LogisticRegression(max_iter=1000, random_state=23)

In [14]:
# Calculate F1 score overall 
y_val_pred = lr.predict(X_val)
f1_score_overall = f1_score(y_val, y_val_pred)
print(f1_score_overall)

0.8831168831168832


In [25]:
# Calculate F1 score for 'Area' split by average
area_mean = X_val['Area'].mean()
X_val_area_high = X_val[X_val['Area']>area_mean]
X_val_area_low = X_val[X_val['Area']<=area_mean]
y_val_area_high = y_val[X_val['Area']>area_mean]
y_val_area_low = y_val[X_val['Area']<=area_mean]
f1_score_area_high = f1_score(y_val_area_high, lr.predict(X_val_area_high))
f1_score_area_low = f1_score(y_val_area_low, lr.predict(X_val_area_low))
print(f'For areas over average ({area_mean}) the F1 score is {f1_score_area_high} and for lower average {f1_score_area_low}.')

For areas over average (89585.02666666667) the F1 score is 0.3636363636363636 and for lower average 0.9090909090909091.


In [26]:
# Calculate F1 score for 'MajorAxisLength' split by average
major_mean = X_val['MajorAxisLength'].mean()
X_val_major_high = X_val[X_val['MajorAxisLength']>major_mean]
X_val_major_low = X_val[X_val['MajorAxisLength']<=major_mean]
y_val_major_high = y_val[X_val['MajorAxisLength']>major_mean]
y_val_major_low = y_val[X_val['MajorAxisLength']<=major_mean]
f1_score_major_high = f1_score(y_val_major_high, lr.predict(X_val_major_high))
f1_score_major_low = f1_score(y_val_major_low, lr.predict(X_val_major_low))
print(f'For major axis length over average ({major_mean}) the F1 score is {f1_score_major_high} and for lower average {f1_score_major_low}.')

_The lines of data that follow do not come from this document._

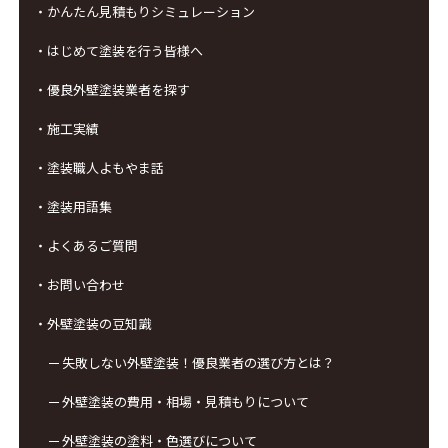
・かんたん見積もりシミュレーション
・はじめて塗装を行う皆様へ
・優良外壁塗装業者を探す
・施工実績
・塗装職人よもやま話
・塗装用語集
・よくあるご質問
・お問い合わせ
・外壁塗装の豆知識
失敗しない外壁塗装！優良業者の選び方とは？
外壁塗装の費用・相場・見積もりについて
外壁塗装の塗料・色選びについて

For areas over average (440.76813653333335) the F1 score is 0.0 and for lower average 0.9066666666666666.


In [27]:
# Calculate F1 score for 'MajorAxisLength' split by average
eccentricity_mean = X_val['Eccentricity'].mean()
X_val_eccentricity_high = X_val[X_val['Eccentricity']>eccentricity_mean]
X_val_eccentricity_low = X_val[X_val['Eccentricity']<=eccentricity_mean]
y_val_eccentricity_high = y_val[X_val['Eccentricity']>eccentricity_mean]
y_val_eccentricity_low = y_val[X_val['Eccentricity']<=eccentricity_mean]
f1_score_eccentricity_high = f1_score(y_val_eccentricity_high, lr.predict(X_val_eccentricity_high))
f1_score_eccentricity_low = f1_score(y_val_eccentricity_low, lr.predict(X_val_eccentricity_low))
print(f'For major axis length over average ({eccentricity_mean}) the F1 score is {f1_score_eccentricity_high} and for lower average {f1_score_eccentricity_low}.')

For major axis length over average (0.7864845224844446) the F1 score is 0.8641975308641975 and for lower average 0.8933333333333333.